One of the less immediately visible aims of Meiji reform was to cultivate a new kind of subject: the autonomous, responsible individual citizen (kokumin).

This was not merely a philosophical goal. It was instrumental:

  • A modern nation-state needed disciplined soldiers, literate taxpayers, and educated workers
  • Citizens had to think of themselves as individuals tied to the state, rather than vassals tied to a lord

Yet this ideal of individuality clashed with the reality of the ie system, in which the household head had legal authority over all family members, and personal identity was defined relationally rather than independently.

This contradiction is central to The Innocent, which uses its confessional, first-person narrative form to dramatize, in a sense, the emergence of a modern, autonomous self. As an I-novel (shishosetsu), it is uniquely suited to explore the tensions between inherited social obligations and the evolving demand for individual subjectivity in a rapidly modernizing society. The novel probes conscience, personal love, and emotional conflict in ways that challenge traditional roles. In doing so, it participates in the birth of the I-novel: a literary form devoted to introspection and self-expression. By 1910, this broader project had become an aesthetic and ideological aim of the “White Birch” literary society (Shirakaba-ha), a humanist-leaning group co-founded by Saneatsu Mushanokoji that championed individualism, ethical idealism, and Western liberal thought.

Conclusion: Literature as Reflection and Critique

The uncle’s sardonic use of shinheimin may seem like a personal joke, but it encapsulates much more than social wit. It crystallizes the paradoxes of Meiji-era social engineering, serving as a literary flashpoint for the contradictions at the heart of Japan’s modernization. As a pivotal moment in an early I-novel, it not only signals protest against entrenched hierarchies but also foregrounds the emergent self-consciousness central to the genre’s role in articulating an autonomous individual subjectivity.

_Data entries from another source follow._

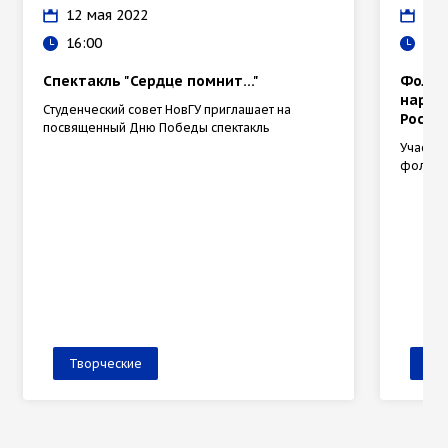
12 мая 2022
30 
16:00
13:
Спектакль "Сердце помнит…"
Фольк
народ
Студенческий совет НовГУ приглашает на
России
посвященный Дню Победы спектакль
Участни
фолькл
Творческие
Тв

The Innocent is not a political tract, yet it is deeply political. Its quiet tone belies the depth of its insight into the nature of modern Japanese identity. As an early I-novel, it stands at the threshold of a new literary and philosophical era, one where the personal was never merely personal, but bound up with the transformation of Japanese society itself. By examining a single symbolic moment, we gain access to the larger forces that shaped modern Japan – and its “modern self.”


References, Further Reading

Saneatsu Mushanokoji, The Innocent (1911), trans. Michael Guest, (Sydney: Furin Chime Press, 2024).

David Chapman. (2011) Geographies of Self and Other: Mapping Japan through the Koseki. Asia-Pacific Journal Vol. 2, Iss. 29, No. 2.

Trevor Getz. “Meiji Restoration: Japan’s Industrial Revolution.”

James Miura, (2019) “Birth of the Outcaste in Tokugawa Japan“, PDF., in Hohonu 17, University of Hawai‵i

Karl Jakob Krobness, (2014) “Jus Koseki: Household registration and Japanese citizenship,Asia-Pacific Journal: Japan Focus Vol. 12, Iss. 35, No. 1.